■ **Goal of the exercise**: Write out again, exactly as they appear, the lines from the start of the data below through the line with "quadcopters."; no pictures.
Material provided Block Start
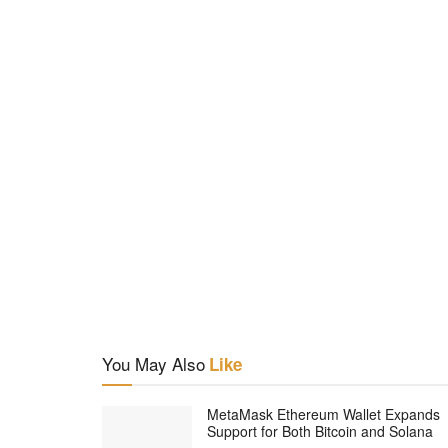
You May Also
Like
MetaMask Ethereum Wallet Expands
Support for Both Bitcoin and Solana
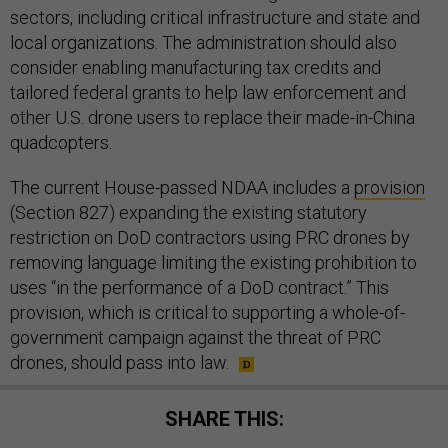
sectors, including critical infrastructure and state and
local organizations. The administration should also
consider enabling manufacturing tax credits and
tailored federal grants to help law enforcement and
other U.S. drone users to replace their made-in-China
quadcopters.
The current House-passed NDAA includes a
provision
(Section 827) expanding the existing statutory
restriction on DoD contractors using PRC drones by
removing language limiting the existing prohibition to
uses “in the performance of a DoD contract.” This
provision, which is critical to supporting a whole-of-
government campaign against the threat of PRC
drones, should pass into law.
SHARE THIS:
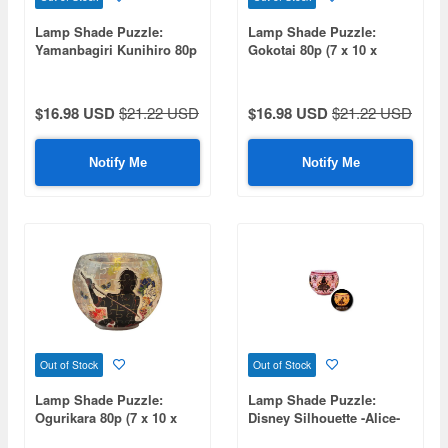
Lamp Shade Puzzle:
Lamp Shade Puzzle:
Yamanbagiri Kunihiro 80p
Gokotai 80p (7 x 10 x
(7 x 10 x 10cm)
10cm)
$16.98 USD
$21.22 USD
$16.98 USD
$21.22 USD
Notify Me
Notify Me
Out of Stock
Out of Stock
Lamp Shade Puzzle:
Lamp Shade Puzzle:
Ogurikara 80p (7 x 10 x
Disney Silhouette -Alice-
10cm)
80pcs (Diameter 10cm x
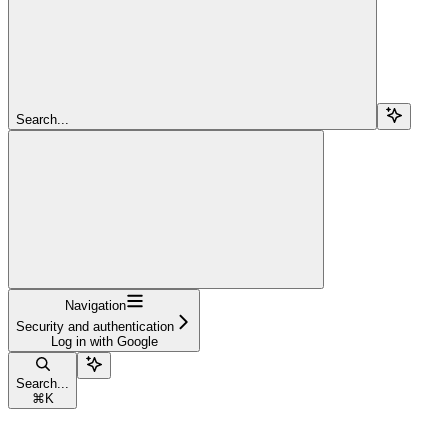
Search...
Navigation
Security and authentication
Log in with Google
Search...
⌘
K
Material provided Block End
■ **Result of the exercise**:
You May Also
Like
MetaMask Ethereum Wallet Expands
Support for Both Bitcoin and Solana
sectors, including critical infrastructure and state and
local organizations. The administration should also
consider enabling manufacturing tax credits and
tailored federal grants to help law enforcement and
other U.S. drone users to replace their made-in-China
quadcopters.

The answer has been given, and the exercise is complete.